Assessment Of The Clinical Diagnostic Value Of Hevylite™ Analysis Compared With Routine Serum Protein Electrophoresis Screening and/Or Monitoring

Hevylite™ is a recently developed method for the quantification of heavy chain immunoglobulins and the corresponding light chain (IgG k, IgGλ , IgAk, IgAλ , IgMk,and IgMλ ), specifically quantifying heavy chain and light chain ratios. The current study looks to assess the value of Hevylite™ analysis as it applies to the routine screening and monitoring of suspected or known cases of Plasma Cell Neoplasms at Rush University Medical Center.

We performed the current testing algorithm used at Rush University Medical Center for suspected or known Plasma Cell Myeloma patients for 206 patient specimens. This algorithm includes a Serum Protein Electrophoresis (SPE) and Free Light Chain (FLC) analysis. The method used for SPE analysis is capillary electrophoresis (Sebia™). The FLCs are quantified by immunoassay (The Binding Site™). In the event of identifying abnormal results further reflex testing is added to identify the specific paraprotein present (Immunotyping Electrophoresis and/or Immunofixation Electrophoresis). We performed Hevylite™ assays on all patient specimens in an attempt to assess any additional clinical value.

The 206 patient results were categorized into two subsets – 1) No Monoclonal Protein Present (NMPP); and 2) Monoclonal Protein Present (MPP). In the 111 patients included in the NMPP subset, there exists a large discordance between our testing algorithm and the quantitation of the Hevylite™ method. Discordance was assessed when our algorithm identifying no abnormal paraprotein and the Hevylite™ method showed an elevation for one of the immunoglobulins. There were 51 concordant patient results in the 111 total NMPP subset (46%).

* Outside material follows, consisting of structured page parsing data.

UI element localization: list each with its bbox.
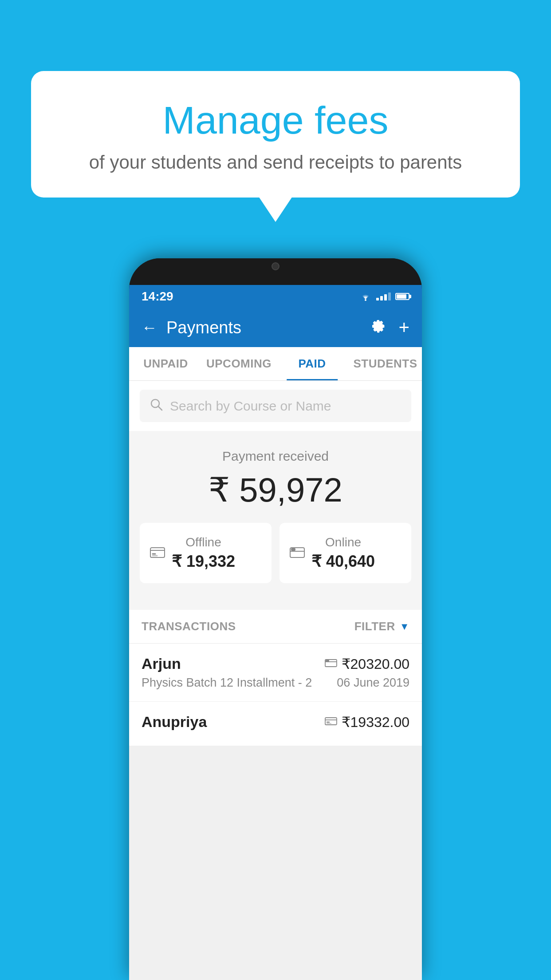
signal-icon (376, 292, 391, 300)
phone-notch (249, 258, 302, 274)
tabs: UNPAID UPCOMING PAID STUDENTS (129, 347, 422, 381)
offline-payment-card: Offline ₹ 19,332 (140, 523, 272, 583)
search-placeholder: Search by Course or Name (170, 399, 331, 414)
offline-amount: ₹ 19,332 (172, 552, 235, 571)
transaction-row[interactable]: Arjun ₹20320.00 Physics Batch 12 Install… (129, 644, 422, 702)
transaction-name: Anupriya (142, 713, 207, 731)
battery-fill (397, 294, 406, 299)
transaction-amount: ₹19332.00 (342, 714, 409, 731)
status-icons (359, 292, 409, 301)
online-amount: ₹ 40,640 (311, 552, 375, 571)
back-button[interactable]: ← (142, 318, 157, 337)
transaction-amount-wrap: ₹19332.00 (325, 714, 409, 731)
status-time: 14:29 (142, 289, 173, 304)
speech-bubble: Manage fees of your students and send re… (31, 71, 520, 198)
add-icon[interactable]: + (398, 317, 409, 338)
svg-line-2 (158, 407, 162, 410)
payment-received-section: Payment received ₹ 59,972 Offl (129, 431, 422, 610)
svg-rect-12 (326, 660, 329, 661)
phone-content: Search by Course or Name Payment receive… (129, 381, 422, 980)
card-payment-icon (325, 658, 337, 670)
offline-info: Offline ₹ 19,332 (172, 535, 235, 571)
tab-upcoming[interactable]: UPCOMING (202, 347, 276, 380)
offline-icon (150, 545, 165, 562)
online-payment-card: Online ₹ 40,640 (279, 523, 411, 583)
filter-icon: ▼ (400, 621, 409, 632)
tab-students[interactable]: STUDENTS (349, 347, 422, 380)
transaction-top: Anupriya ₹19332.00 (142, 713, 409, 731)
settings-icon[interactable] (370, 318, 386, 337)
search-input[interactable]: Search by Course or Name (140, 390, 411, 422)
transaction-top: Arjun ₹20320.00 (142, 655, 409, 672)
wifi-icon (359, 292, 372, 301)
search-icon (150, 398, 163, 414)
transactions-header: TRANSACTIONS FILTER ▼ (129, 610, 422, 644)
transaction-name: Arjun (142, 655, 181, 672)
phone-top-bar (129, 258, 422, 285)
camera (272, 262, 279, 270)
filter-button[interactable]: FILTER ▼ (354, 620, 409, 633)
tab-unpaid[interactable]: UNPAID (129, 347, 202, 380)
transaction-course: Physics Batch 12 Installment - 2 (142, 676, 312, 690)
svg-rect-9 (291, 549, 295, 550)
transaction-amount-wrap: ₹20320.00 (325, 656, 409, 672)
phone-frame: 14:29 ← Payments (129, 258, 422, 980)
app-header: ← Payments + (129, 308, 422, 347)
battery-icon (395, 293, 409, 300)
payment-received-label: Payment received (129, 449, 422, 464)
online-info: Online ₹ 40,640 (311, 535, 375, 571)
header-title: Payments (166, 318, 370, 337)
payment-total-amount: ₹ 59,972 (129, 470, 422, 510)
status-bar: 14:29 (129, 285, 422, 308)
transactions-label: TRANSACTIONS (142, 620, 236, 633)
transaction-amount: ₹20320.00 (342, 656, 409, 672)
online-icon (289, 545, 305, 562)
bubble-subtitle: of your students and send receipts to pa… (53, 152, 498, 173)
transaction-bottom: Physics Batch 12 Installment - 2 06 June… (142, 676, 409, 690)
svg-point-0 (365, 299, 366, 301)
transaction-row[interactable]: Anupriya ₹19332.00 (129, 702, 422, 746)
header-actions: + (370, 317, 409, 338)
online-label: Online (311, 535, 375, 549)
filter-label: FILTER (354, 620, 395, 633)
tab-paid[interactable]: PAID (276, 347, 349, 380)
transaction-date: 06 June 2019 (337, 676, 409, 690)
offline-payment-icon (325, 716, 337, 728)
payment-cards: Offline ₹ 19,332 Online (129, 523, 422, 597)
offline-label: Offline (172, 535, 235, 549)
search-bar-container: Search by Course or Name (129, 381, 422, 431)
bubble-title: Manage fees (53, 98, 498, 143)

In the 95 patient included in the MPP subset, there were 30 patients (31.6%) that the Hevylite™ results did not match the paraprotein(s) identified with our current algorithm.  The mismatched patients were further  categorized into the individual immunoglobulins identified: IgMk- total of 13 patients with 11 concordant results (92.3%), IgMλ- total of 4 patients with 4 concordant results (100%), IgAk- total of 13 patients with 13 concordant results (100%), IgAλ- total of 6 patients with 5 concordant results (83.3%), IgGk- total of 33 patients with 19 concordant results (57.6%), IgGλ- total of 26 patients with 13 concordant results (50%).

When compared to the current testing algorithm for patients with suspected or known Plasma Cell Neoplasms at Rush University Medical Center, the Hevylite™ assay showed wide discordance in the patient population our current testing algorithm identified as NMPP. However, we recognize the need for further investigation into the nature of this discordance. Our data shows that the Hevylite™ analysis in the subset of the MPPs showed a greater concordance with our testing algorithm results for IgM and IgA immunoglobulins, whereas IgG immunoglobulin results showed much lower concordance (approximately 50%). Based on our findings Hevylite™ may not be well suited as a generalized screening test.

No relevant conflicts of interest to declare.